The average bonus paid to securities industry employees in New York City grew 15 percent last year to more than $164,000, the largest average Wall Street bonus since the 2008 financial crisis and the third highest on record, New York's state comptroller reported Wednesday.

Wall Street sign
John Moore, Getty Images
loading...

The securities industry has been profitable for five consecutive years, Comptroller Thomas DiNapoli said. It had 165,200 workers in New York City as of December, or 12.6 percent fewer than before the crisis.

Profits for broker/dealer operations of some 200 New York Stock Exchange members -- the traditional measure of profitability for the securities industry -- totaled nearly $16.7 billion last year, down 30 percent from a year earlier.

"Although profits were lower than the prior year, the industry still had a good year in 2013 despite costly legal settlements and higher interest rates," DiNapoli said. "Wall Street continues to demonstrate resilience as it evolves in a changing regulatory environment."

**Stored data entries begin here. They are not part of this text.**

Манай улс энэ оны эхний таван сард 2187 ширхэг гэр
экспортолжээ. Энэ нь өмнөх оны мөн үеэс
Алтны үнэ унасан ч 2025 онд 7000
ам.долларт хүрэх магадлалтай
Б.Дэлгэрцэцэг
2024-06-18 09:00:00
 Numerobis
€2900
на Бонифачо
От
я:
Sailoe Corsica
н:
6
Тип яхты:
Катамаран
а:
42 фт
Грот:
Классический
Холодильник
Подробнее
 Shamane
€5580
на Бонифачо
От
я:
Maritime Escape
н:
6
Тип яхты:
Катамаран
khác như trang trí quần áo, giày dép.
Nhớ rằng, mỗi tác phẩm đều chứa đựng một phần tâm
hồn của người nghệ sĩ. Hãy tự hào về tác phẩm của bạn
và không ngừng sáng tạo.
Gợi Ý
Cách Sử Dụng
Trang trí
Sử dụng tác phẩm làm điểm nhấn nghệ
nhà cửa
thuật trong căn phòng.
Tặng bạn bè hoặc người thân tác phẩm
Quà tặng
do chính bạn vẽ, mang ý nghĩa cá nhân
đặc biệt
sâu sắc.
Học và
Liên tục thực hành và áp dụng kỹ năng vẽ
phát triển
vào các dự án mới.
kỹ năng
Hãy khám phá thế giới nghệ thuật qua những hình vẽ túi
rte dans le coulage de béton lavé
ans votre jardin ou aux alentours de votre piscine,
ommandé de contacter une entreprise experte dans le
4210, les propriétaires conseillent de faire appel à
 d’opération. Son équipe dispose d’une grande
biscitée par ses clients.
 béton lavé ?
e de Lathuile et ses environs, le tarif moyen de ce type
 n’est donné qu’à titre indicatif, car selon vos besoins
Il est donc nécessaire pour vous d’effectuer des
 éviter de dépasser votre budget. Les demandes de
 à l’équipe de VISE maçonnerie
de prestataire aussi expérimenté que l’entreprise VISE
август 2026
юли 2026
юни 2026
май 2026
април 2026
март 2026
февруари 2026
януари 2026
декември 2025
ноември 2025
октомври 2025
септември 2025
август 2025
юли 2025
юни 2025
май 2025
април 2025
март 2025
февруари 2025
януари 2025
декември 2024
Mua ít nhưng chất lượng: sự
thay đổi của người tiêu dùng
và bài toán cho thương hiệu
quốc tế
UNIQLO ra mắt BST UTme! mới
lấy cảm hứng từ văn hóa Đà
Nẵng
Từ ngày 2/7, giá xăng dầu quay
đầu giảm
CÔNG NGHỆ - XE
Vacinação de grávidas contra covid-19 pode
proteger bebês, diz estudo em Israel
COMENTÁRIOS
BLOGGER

Regulatory changes have required larger reserves, limited proprietary trading and imposed other changes intended to reduce risk. Firms now defer a larger share of bonuses, and the comptroller's report for 2013 includes money deferred from prior years.

The report showed the bonus pool for the city's securities employees grew 15 percent last year to $26.7 billion during the traditional December-March bonus season, with the pool increased by 44 percent over the past two years driven by deferred compensation.

The average salary including bonuses in 2012 was $360,700, or more than five times greater than the rest of the rest of the private sector. The industry accounted for 22 percent of all private sector city wages in 2012 and 5 percent of the jobs, the report said. The securities industry generated an estimated $3.8 billion in city taxes in fiscal year 2013 and $10.3 billion in state taxes in the state's last fiscal year.

The $26.7 billion in bonuses Wall Street banks handed out in 2013 would be enough to more than double the pay for all 1,085,000 full-time U.S. minimum wage workers, according to an Institute for Policy Studies analysis of New York State Comptroller bonus figures released this morning.

The Institute for Policy Studies, a Washington-based think tank that calls itself "a policy and research resource for visionary social justice movements," said the $26.7 billion would be enough to more than double the pay for more than 1 million Americans who work full time at the federal minimum of $7.25 per hour.